[PATCH net-next 12/15] net/mlx5: LAG, add MPESW over SD LAG support
From: Tariq Toukan
Date: Thu Jun 04 2026 - 08:02:39 EST
From: Shay Drory <shayd@xxxxxxxxxx>
Enable MPESW LAG creation over SD LAG members, forming a composite LAG
hierarchy. This allows bonding multiple SD groups together under a
single MPESW configuration with shared FDB.
When enabling composite MPESW, the individual SD LAG shared FDB
configurations are temporarily torn down and recreated when the
composite LAG is disabled.
Signed-off-by: Shay Drory <shayd@xxxxxxxxxx>
Reviewed-by: Mark Bloch <mbloch@xxxxxxxxxx>
Signed-off-by: Tariq Toukan <tariqt@xxxxxxxxxx>
---
.../net/ethernet/mellanox/mlx5/core/lag/lag.c | 6 ++
.../net/ethernet/mellanox/mlx5/core/lag/lag.h | 8 ++
.../ethernet/mellanox/mlx5/core/lag/mpesw.c | 95 +++++++++++++++++--
.../ethernet/mellanox/mlx5/core/lag/mpesw.h | 4 +
4 files changed, 105 insertions(+), 8 deletions(-)
diff --git a/drivers/net/ethernet/mellanox/mlx5/core/lag/lag.c b/drivers/net/ethernet/mellanox/mlx5/core/lag/lag.c
index 9566fbf59fdb..25a9012e3014 100644
--- a/drivers/net/ethernet/mellanox/mlx5/core/lag/lag.c
+++ b/drivers/net/ethernet/mellanox/mlx5/core/lag/lag.c
@@ -2545,6 +2545,7 @@ void mlx5_lag_disable_change(struct mlx5_core_dev *dev)
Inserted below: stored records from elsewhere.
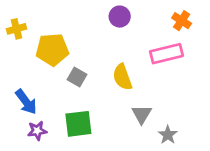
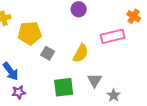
orange cross: (182, 21) -> (134, 16), moved
yellow semicircle: (122, 77) -> (81, 53), turned -132
green square: (78, 124) -> (64, 87), moved

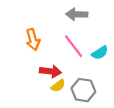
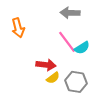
orange arrow: (33, 40) -> (18, 28), moved
cyan semicircle: (100, 53) -> (82, 48), moved

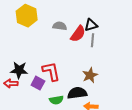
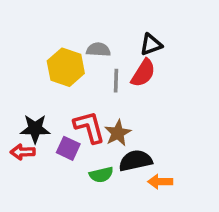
yellow hexagon: (27, 16) -> (66, 67), moved
red semicircle: (78, 34) -> (143, 73), moved
gray line: (92, 40) -> (116, 81), moved
brown star: (90, 75) -> (118, 133), moved

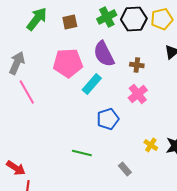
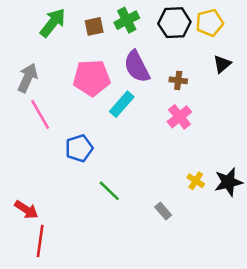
green cross: (107, 17) -> (127, 20), moved
blue pentagon: (108, 119) -> (79, 148), moved
green line: (82, 153) -> (109, 191), turned 30

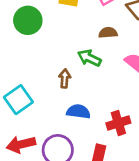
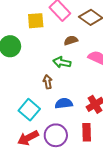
cyan square: (18, 100) -> (29, 110), moved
struct mlx5_core_dev *primary;
struct mlx5_lag *ldev;
struct lag_func *pf;
+ bool mpesw;
int i;
ldev = mlx5_lag_dev(dev);
@@ -2553,6 +2554,9 @@ void mlx5_lag_disable_change(struct mlx5_core_dev *dev)
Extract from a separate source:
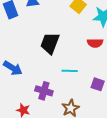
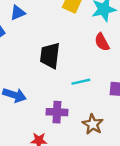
red semicircle: (95, 43) -> (102, 42), turned 77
primary = mlx5_sd_get_primary(dev) ?: dev;
mlx5_devcom_comp_lock(primary->priv.hca_devcom_comp);
+ mpesw = ldev->mode == MLX5_LAG_MODE_MPESW;
+ if (mpesw)
+ mlx5_mpesw_sd_devcoms_lock(ldev);
mutex_lock(&ldev->lock);
ldev->mode_changes_in_progress++;
@@ -2564,6 +2568,8 @@ void mlx5_lag_disable_change(struct mlx5_core_dev *dev)
}
mutex_unlock(&ldev->lock);
+ if (mpesw)
+ mlx5_mpesw_sd_devcoms_unlock(ldev);
mlx5_devcom_comp_unlock(primary->priv.hca_devcom_comp);
if (!sd_devcom)
diff --git a/drivers/net/ethernet/mellanox/mlx5/core/lag/lag.h b/drivers/net/ethernet/mellanox/mlx5/core/lag/lag.h
index 34350b0a7307..3a90d360d724 100644
--- a/drivers/net/ethernet/mellanox/mlx5/core/lag/lag.h
+++ b/drivers/net/ethernet/mellanox/mlx5/core/lag/lag.h
@@ -157,6 +157,14 @@ __mlx5_lag_is_sd(struct mlx5_lag *ldev, struct mlx5_core_dev *dev)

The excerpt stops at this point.